CYP19 is present in an early-diverging chordate, the cephalochordate amphioxus (the Florida lancelet, Branchiostoma floridae), but not in the earlier diverging tunicate Ciona intestinalis. Thus, the aromatase gene evolved early in chordate evolution and does not appear to be present in nonchordate invertebrates (e.g. insects, molluscs, echinoderms, sponges, corals). However, estrogens may be synthesized in some of these organisms, via other unknown pathways.

== Activity ==
Aromatase activity is increased by age, obesity, insulin, gonadotropins, and alcohol. It also appears to be enhanced in certain estrogen-dependent local tissue next to breast tissue, endometrial cancer, endometriosis, and uterine fibroids.

Aromatase activity is decreased or antagonized by prolactin, anti-Müllerian hormone and glyphosate.

== Role in sex-determination ==
Aromatase is generally highly present during the differentiation of ovaries. It is also susceptible to environmental influences, particularly temperature. In species with temperature-dependent sex determination, aromatase is expressed in higher quantities at temperatures that yield female offspring.
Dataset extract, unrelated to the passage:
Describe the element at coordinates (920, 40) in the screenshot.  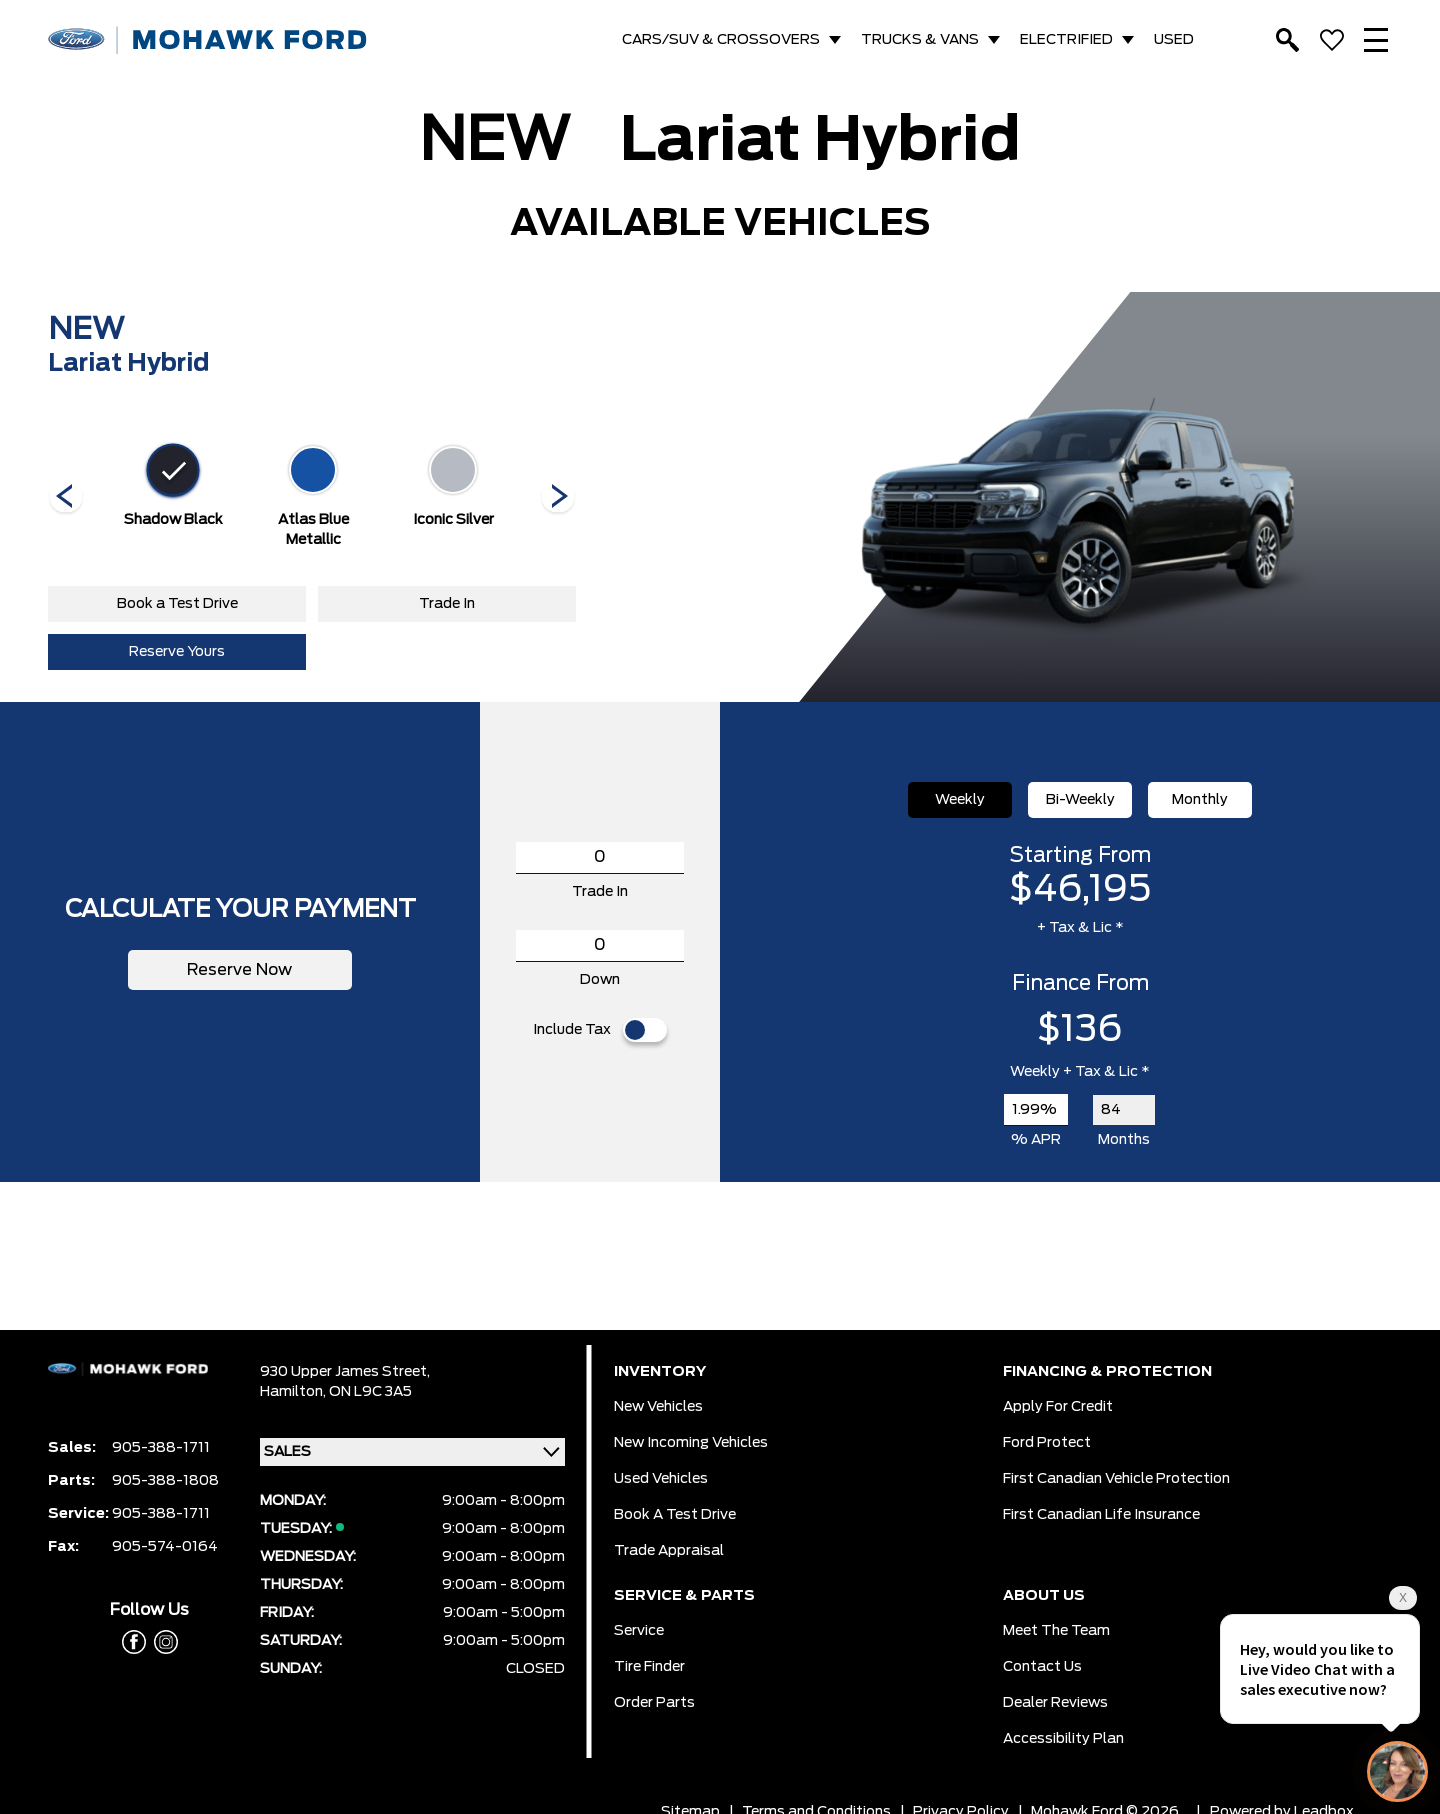 I see `TRUCKS & VANS` at that location.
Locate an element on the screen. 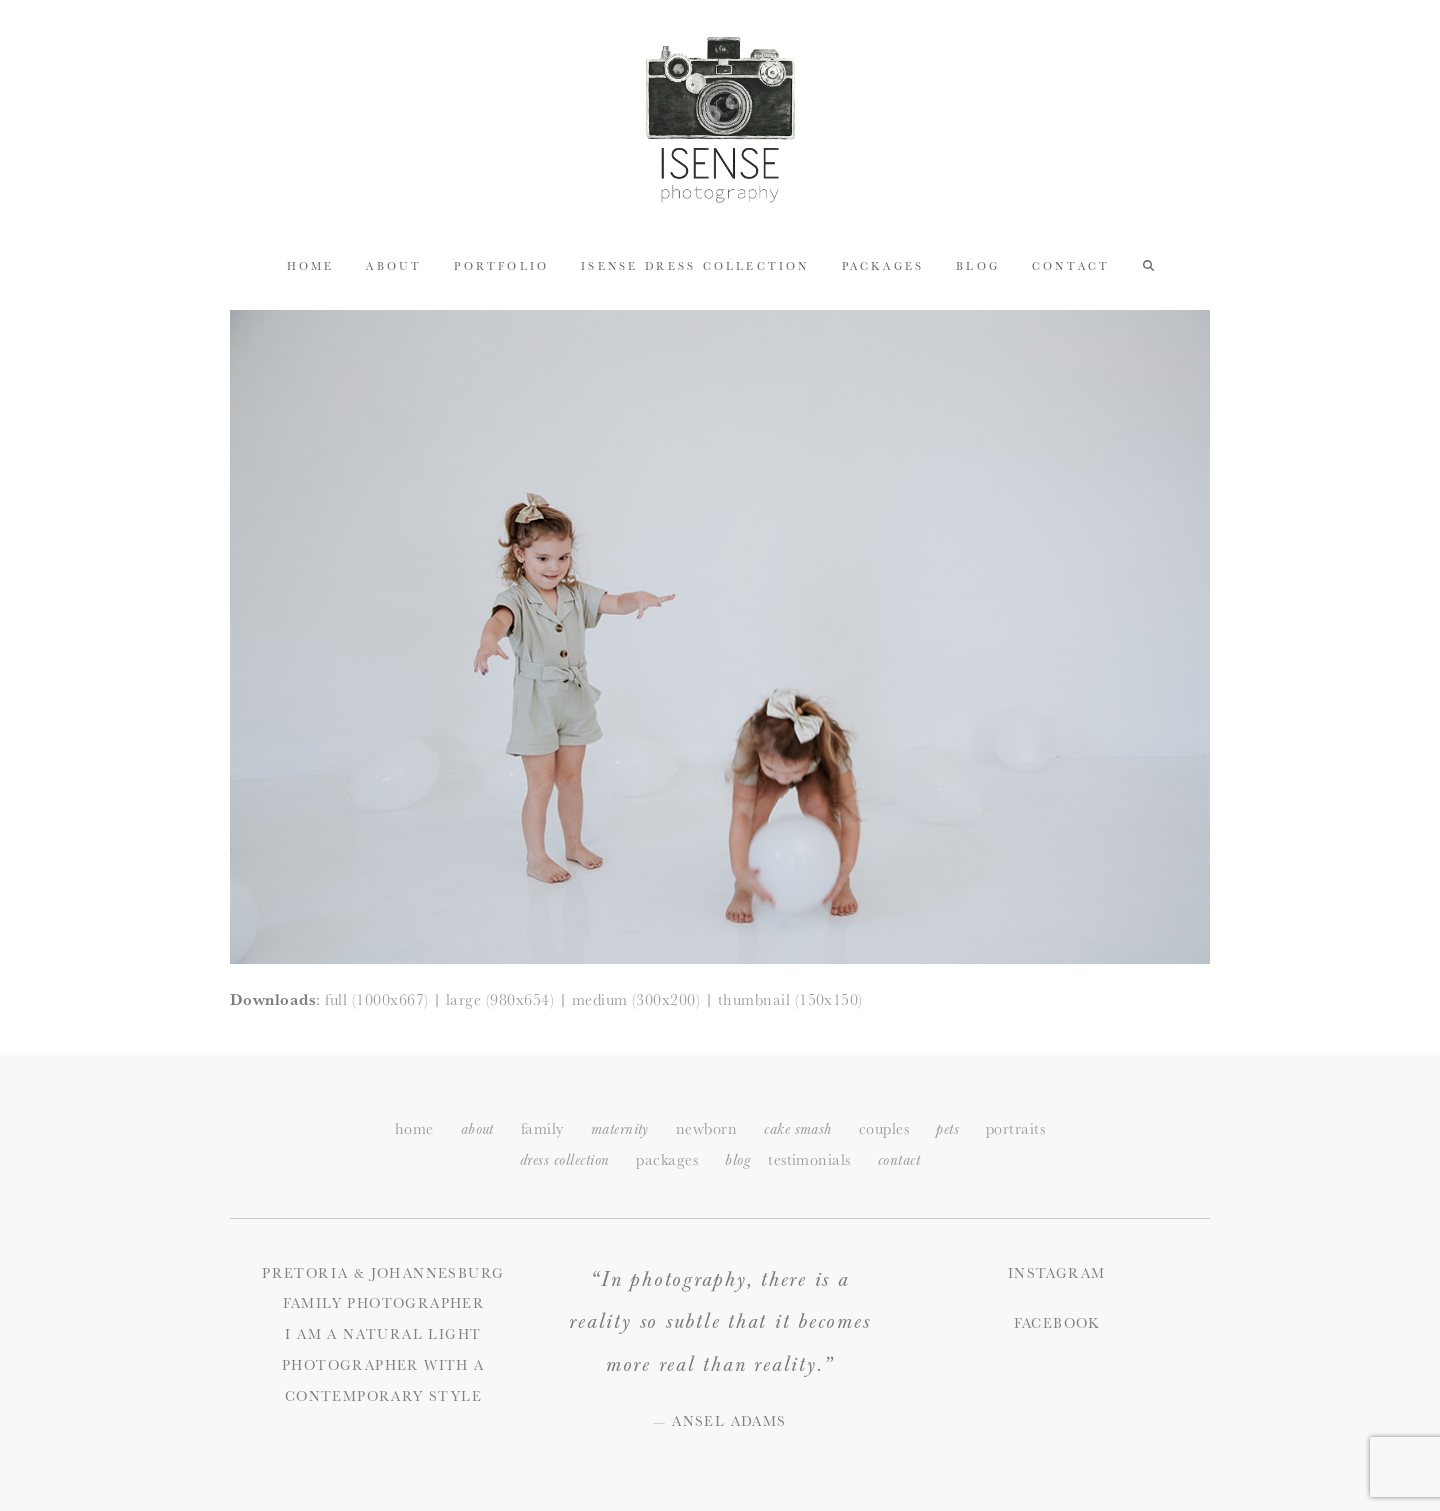 Image resolution: width=1440 pixels, height=1511 pixels. packages is located at coordinates (667, 1159).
Despite the fact that data suggest temperature controls aromatase quantities, other studies have shown that aromatase can overpower the effects of temperature: if exposed to more aromatase at a male-producing temperature, the organism will develop female and conversely, if exposed to less aromatase at female-producing temperatures, the organism will develop male (see sex reversal). In organisms that develop through genetic sex determination, temperature does not affect aromatase expression and function, suggesting that aromatase is the target molecule for temperature during TSD (for challenges to this argument, see temperature-dependent sex determination). It varies from species to species whether it is the aromatase protein that has different activity at different temperatures or whether the amount of transcription undergone by the aromatase gene is what is temperature-sensitive, but in either case, differential development is observed at different temperatures.
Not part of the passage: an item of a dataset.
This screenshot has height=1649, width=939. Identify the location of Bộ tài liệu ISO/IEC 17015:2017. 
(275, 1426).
== Role in neuroprotection ==
Aromatase in the brain is usually only expressed in neurons. However, following penetrative brain injury of both mice and zebra finches, it has been shown to be expressed in astrocytes. It has also been shown to decrease apoptosis following brain injury in zebra finches. This is thought to be due to the neuroprotective actions of estrogens, including estradiol. Research has found that two pro-inflammatory cytokines, interleukin-1β (IL-1β) and interleukin-6 (IL-6), are responsible for the induction of aromatase expression in astrocytes following penetrative brain injury in the zebra finch.

== Disorders ==
=== Aromatase excess syndrome ===

A number of investigators have reported on a rather rare syndrome of excess aromatase activity. In boys, it creates gynecomastia, and in girls, precocious puberty and gigantomastia. In both sexes, early epiphyseal closure leads to short stature. This condition is due to mutations in the CYP19A1 gene which encodes aromatase. It is inherited in an autosomal dominant fashion. It has been suggested that the pharaoh Akhenaten and other members of his family may have had this disorder, but more recent genetic tests suggest otherwise. It is one of the causes of familial precocious puberty—a condition first described in 1937.
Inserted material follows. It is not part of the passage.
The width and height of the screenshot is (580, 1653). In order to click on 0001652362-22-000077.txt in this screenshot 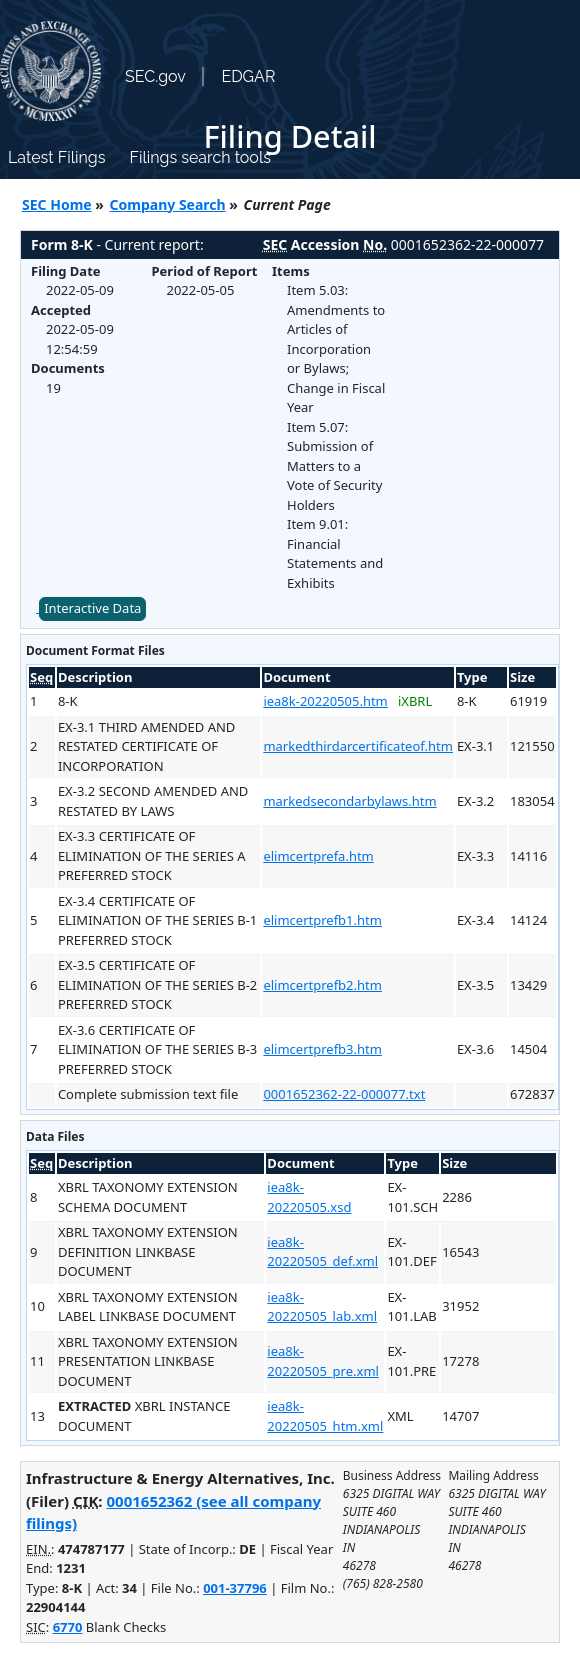 , I will do `click(344, 1094)`.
=== Aromatase deficiency syndrome ===

This syndrome is due to a loss of function mutation within the CYP19A1 gene and is inherited in an autosomal recessive way. Accumulations of androgens during pregnancy may lead to virilization of a female at birth (males are not affected). Females will have primary amenorrhea. Individuals of both sexes will be tall, as lack of estrogen prevents epiphyseal closure.

== Inhibition of aromatase ==
The following natural products have been found to have inhibiting effects on aromatase in vitro:

- Apigenin
- Catechin
- Chalcones
- Eriodictyol
- Hesperetin
- Isoliquiritigenin
- Mangostin
- Myosmine
- Nicotine
- Resveratrol
- Vitamin E
- Zinc salts
- Agaricus bisporus

=== Clinically used aromatase inhibitors ===

Aromatase inhibitors have become useful in the management of patients with breast cancer whose tumor was found to be estrogen receptor positive. Inhibitors that are in current clinical use include anastrozole, exemestane, and letrozole.